**Brief**
For the copy, please give all of the data again exactly and leave the pictures out.

**Extracted page text data**
******

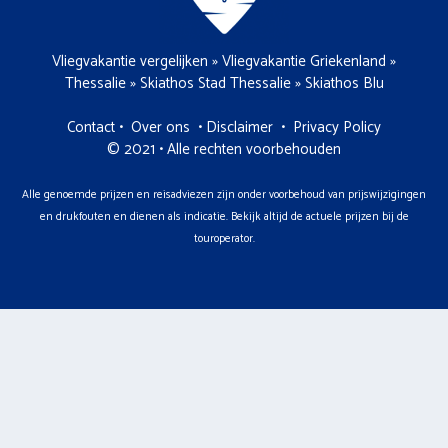
Vliegvakantie vergelijken
»
Vliegvakantie Griekenland
»
Thessalie
»
Skiathos Stad Thessalie
»
Skiathos Blu
Contact
•
Over ons
•
Disclaimer
•
Privacy Policy
© 2021 • Alle rechten voorbehouden
Alle genoemde prijzen en reisadviezen zijn onder voorbehoud van prijswijzigingen
en drukfouten en dienen als indicatie. Bekijk altijd de actuele prijzen bij de
touroperator.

******

**Solution to this exercise**
Vliegvakantie vergelijken
»
Vliegvakantie Griekenland
»
Thessalie
»
Skiathos Stad Thessalie
»
Skiathos Blu
Contact
•
Over ons
•
Disclaimer
•
Privacy Policy
© 2021 • Alle rechten voorbehouden
Alle genoemde prijzen en reisadviezen zijn onder voorbehoud van prijswijzigingen
en drukfouten en dienen als indicatie. Bekijk altijd de actuele prijzen bij de
touroperator.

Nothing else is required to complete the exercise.